0
0
NumPydata~5 mins

Linear regression with np.polyfit() in NumPy

Choose your learning style9 modes available
Introduction

We use linear regression to find a straight line that best fits a set of points.
This helps us understand the relationship between two things.

Predicting house prices based on size.
Estimating sales based on advertising budget.
Finding the trend in temperature changes over time.
Understanding how study hours affect test scores.
Syntax
NumPy
coefficients = np.polyfit(x, y, degree)

x and y are arrays of data points.

degree is the degree of the fitting polynomial; use 1 for a straight line.

Examples
Fits a line to points (1,2), (2,4), (3,6). The result is slope and intercept.
NumPy
coefficients = np.polyfit([1, 2, 3], [2, 4, 6], 1)
Fits a curve of degree 2 (a parabola) to the data points.
NumPy
coefficients = np.polyfit(x, y, 2)
Sample Program

This program finds the best fit line for test scores based on hours studied.
It prints the slope and intercept, then shows a plot with points and the line.

NumPy
import numpy as np
import matplotlib.pyplot as plt

# Sample data: hours studied vs test score
x = np.array([1, 2, 3, 4, 5])
y = np.array([2, 4, 5, 4, 5])

# Find line coefficients: slope and intercept
coefficients = np.polyfit(x, y, 1)
slope, intercept = coefficients

# Print the slope and intercept
print(f"Slope: {slope:.2f}")
print(f"Intercept: {intercept:.2f}")

# Create points for the fitted line
x_line = np.linspace(min(x), max(x), 100)
y_line = slope * x_line + intercept

# Plot data points and fitted line
plt.scatter(x, y, color='blue', label='Data points')
plt.plot(x_line, y_line, color='red', label='Fitted line')
plt.xlabel('Hours Studied')
plt.ylabel('Test Score')
plt.title('Linear Regression with np.polyfit()')
plt.legend()
plt.show()
OutputSuccess
Important Notes

np.polyfit returns coefficients starting with the highest degree term.

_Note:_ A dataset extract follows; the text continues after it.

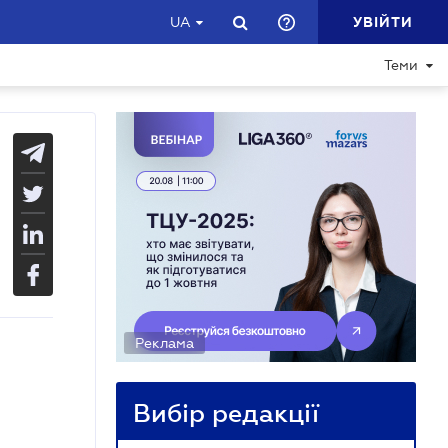
УВІЙТИ
UA
Теми
Реклама
Вибір редакції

Degree 1 means a straight line (linear regression).

Plotting helps visualize how well the line fits the data.

Summary

Use np.polyfit(x, y, 1) to find a line that fits your data.

The output gives slope and intercept for the line equation y = slope * x + intercept.

Visualizing the fit helps understand the relationship between variables.